Farcas Gabriella A, Zhong Kathleen J Y, Mazzulli Tony, Kain Kevin C

机构信息

Institute of Medical Science, Department of Medicine, McLaughlin Center for Molecular Medicine, University of Toronto, Ontario, Canada.

出版信息

J Clin Microbiol. 2004 Feb;42(2):636-8. doi: 10.1128/JCM.42.2.636-638.2004.

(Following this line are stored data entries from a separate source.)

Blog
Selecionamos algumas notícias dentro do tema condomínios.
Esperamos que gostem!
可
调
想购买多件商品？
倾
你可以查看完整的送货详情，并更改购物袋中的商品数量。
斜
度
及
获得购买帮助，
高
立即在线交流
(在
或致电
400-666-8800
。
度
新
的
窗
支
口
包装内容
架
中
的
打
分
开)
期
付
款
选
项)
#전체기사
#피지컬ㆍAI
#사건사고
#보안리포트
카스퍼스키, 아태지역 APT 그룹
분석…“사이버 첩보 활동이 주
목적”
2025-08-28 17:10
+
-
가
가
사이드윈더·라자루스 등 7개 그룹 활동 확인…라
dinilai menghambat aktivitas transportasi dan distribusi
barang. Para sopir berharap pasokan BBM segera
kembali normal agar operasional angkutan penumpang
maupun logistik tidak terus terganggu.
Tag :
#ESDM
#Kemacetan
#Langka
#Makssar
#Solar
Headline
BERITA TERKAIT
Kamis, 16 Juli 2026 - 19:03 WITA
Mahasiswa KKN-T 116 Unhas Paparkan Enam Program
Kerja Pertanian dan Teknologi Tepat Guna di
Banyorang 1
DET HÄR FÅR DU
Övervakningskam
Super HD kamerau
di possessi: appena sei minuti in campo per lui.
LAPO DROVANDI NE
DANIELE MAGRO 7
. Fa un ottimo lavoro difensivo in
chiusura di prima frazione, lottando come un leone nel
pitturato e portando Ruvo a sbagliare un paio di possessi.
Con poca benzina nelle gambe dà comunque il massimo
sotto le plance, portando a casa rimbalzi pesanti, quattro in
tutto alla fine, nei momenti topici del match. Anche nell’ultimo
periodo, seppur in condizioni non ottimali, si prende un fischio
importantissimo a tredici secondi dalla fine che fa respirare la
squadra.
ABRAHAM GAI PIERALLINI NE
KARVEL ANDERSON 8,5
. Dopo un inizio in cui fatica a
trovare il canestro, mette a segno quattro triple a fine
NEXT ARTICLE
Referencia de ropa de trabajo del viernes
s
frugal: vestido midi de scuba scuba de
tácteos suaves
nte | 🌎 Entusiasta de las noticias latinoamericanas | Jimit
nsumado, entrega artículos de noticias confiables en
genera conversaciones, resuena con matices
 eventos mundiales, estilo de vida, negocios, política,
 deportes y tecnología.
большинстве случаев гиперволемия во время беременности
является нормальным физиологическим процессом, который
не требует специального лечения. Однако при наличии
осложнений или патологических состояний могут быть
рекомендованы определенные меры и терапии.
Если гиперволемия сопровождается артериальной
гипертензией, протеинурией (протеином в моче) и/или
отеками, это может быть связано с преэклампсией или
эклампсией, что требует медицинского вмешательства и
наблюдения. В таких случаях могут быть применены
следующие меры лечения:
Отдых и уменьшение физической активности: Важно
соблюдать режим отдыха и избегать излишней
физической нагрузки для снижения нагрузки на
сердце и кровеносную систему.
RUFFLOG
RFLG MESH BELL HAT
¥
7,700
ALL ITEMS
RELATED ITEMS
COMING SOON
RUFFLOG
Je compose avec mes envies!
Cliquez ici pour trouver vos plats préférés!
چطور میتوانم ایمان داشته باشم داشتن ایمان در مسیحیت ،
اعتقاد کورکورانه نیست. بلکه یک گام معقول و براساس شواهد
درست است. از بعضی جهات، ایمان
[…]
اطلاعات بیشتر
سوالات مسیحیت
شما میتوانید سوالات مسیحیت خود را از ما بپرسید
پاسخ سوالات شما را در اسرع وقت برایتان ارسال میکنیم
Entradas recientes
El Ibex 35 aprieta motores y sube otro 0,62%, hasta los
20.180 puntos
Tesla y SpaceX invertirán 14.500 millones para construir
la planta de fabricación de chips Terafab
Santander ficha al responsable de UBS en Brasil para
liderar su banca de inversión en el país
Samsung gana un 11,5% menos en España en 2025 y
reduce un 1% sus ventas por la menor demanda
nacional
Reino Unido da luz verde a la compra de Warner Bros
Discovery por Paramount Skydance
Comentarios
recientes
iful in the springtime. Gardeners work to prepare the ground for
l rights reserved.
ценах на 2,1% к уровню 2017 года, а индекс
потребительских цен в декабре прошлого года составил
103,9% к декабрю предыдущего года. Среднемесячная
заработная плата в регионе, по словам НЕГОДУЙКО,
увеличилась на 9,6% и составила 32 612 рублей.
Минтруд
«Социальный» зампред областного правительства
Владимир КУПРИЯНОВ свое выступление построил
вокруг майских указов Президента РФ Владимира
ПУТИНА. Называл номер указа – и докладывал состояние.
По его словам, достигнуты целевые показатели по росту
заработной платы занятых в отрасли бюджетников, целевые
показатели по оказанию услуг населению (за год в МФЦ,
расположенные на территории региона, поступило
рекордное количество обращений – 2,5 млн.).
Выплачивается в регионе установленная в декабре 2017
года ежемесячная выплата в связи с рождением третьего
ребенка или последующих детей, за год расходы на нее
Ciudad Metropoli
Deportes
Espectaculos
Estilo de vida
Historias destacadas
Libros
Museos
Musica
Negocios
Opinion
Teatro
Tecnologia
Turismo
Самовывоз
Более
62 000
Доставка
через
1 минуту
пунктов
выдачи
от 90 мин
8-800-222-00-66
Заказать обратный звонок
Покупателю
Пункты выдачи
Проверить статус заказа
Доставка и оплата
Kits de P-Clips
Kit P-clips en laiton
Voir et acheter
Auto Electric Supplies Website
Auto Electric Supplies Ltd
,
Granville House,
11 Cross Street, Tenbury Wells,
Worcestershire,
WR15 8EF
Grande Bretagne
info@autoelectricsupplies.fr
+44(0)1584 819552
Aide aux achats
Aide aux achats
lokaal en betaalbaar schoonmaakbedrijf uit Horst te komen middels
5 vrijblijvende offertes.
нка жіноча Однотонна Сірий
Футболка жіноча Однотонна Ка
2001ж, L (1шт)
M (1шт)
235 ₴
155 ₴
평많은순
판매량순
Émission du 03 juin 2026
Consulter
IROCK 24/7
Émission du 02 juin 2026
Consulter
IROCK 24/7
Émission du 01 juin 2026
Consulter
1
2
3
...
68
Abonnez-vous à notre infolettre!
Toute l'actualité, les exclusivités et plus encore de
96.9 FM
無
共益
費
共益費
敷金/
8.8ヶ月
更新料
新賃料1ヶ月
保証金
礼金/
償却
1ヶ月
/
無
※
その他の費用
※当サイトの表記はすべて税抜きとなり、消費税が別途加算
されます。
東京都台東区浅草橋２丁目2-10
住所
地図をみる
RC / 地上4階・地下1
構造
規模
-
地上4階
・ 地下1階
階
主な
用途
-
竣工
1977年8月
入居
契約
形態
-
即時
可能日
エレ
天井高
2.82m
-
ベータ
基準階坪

DOI:10.1128/JCM.42.2.636-638.2004
PMID:14766829
原文链接:https://pmc.ncbi.nlm.nih.gov/articles/PMC344507/
Abstract

PCR-based methods have advantages over traditional microscopic methods for the diagnosis of malaria, especially in cases of low parasitemia and mixed infections. However, current PCR-based assays are often labor-intensive and not readily quantifiable and have the potential for contamination due to a requirement for postamplification sample handling. Real-time PCR can address these limitations. This study evaluated the performance characteristics of a commercial malaria real-time PCR assay (RealArt Malaria LC Assay; Artus GmbH, Hamburg, Germany) on the LightCycler platform for the detection of malaria parasites in 259 febrile returned travelers. Compared to nested PCR as the reference standard, the real-time assay had a sensitivity of 99.5%, specificity of 100%, positive predictive value of 100%, and negative predictive value of 99.6% for the detection of malaria. Our results indicate that the RealArt assay is a rapid (<45 min), sensitive, and specific method for the detection of malaria in returned travelers.

摘要

基于聚合酶链反应(PCR)的方法在疟疾诊断方面比传统显微镜检查方法具有优势,尤其是在低疟原虫血症和混合感染的情况下。然而,目前基于PCR的检测方法通常劳动强度大,不易定量,并且由于需要对扩增后样本进行处理,存在污染的可能性。实时PCR可以解决这些局限性。本研究评估了一种用于疟疾的商业实时PCR检测方法(RealArt疟疾轻链检测法;德国汉堡阿图斯有限公司)在LightCycler平台上对259名发热回国旅行者疟原虫检测的性能特征。与作为参考标准的巢式PCR相比,该实时检测方法检测疟疾的灵敏度为99.5%,特异性为100%,阳性预测值为100%,阴性预测值为99.6%。我们的结果表明,RealArt检测法是一种快速(<45分钟)、灵敏且特异的检测回国旅行者疟疾的方法。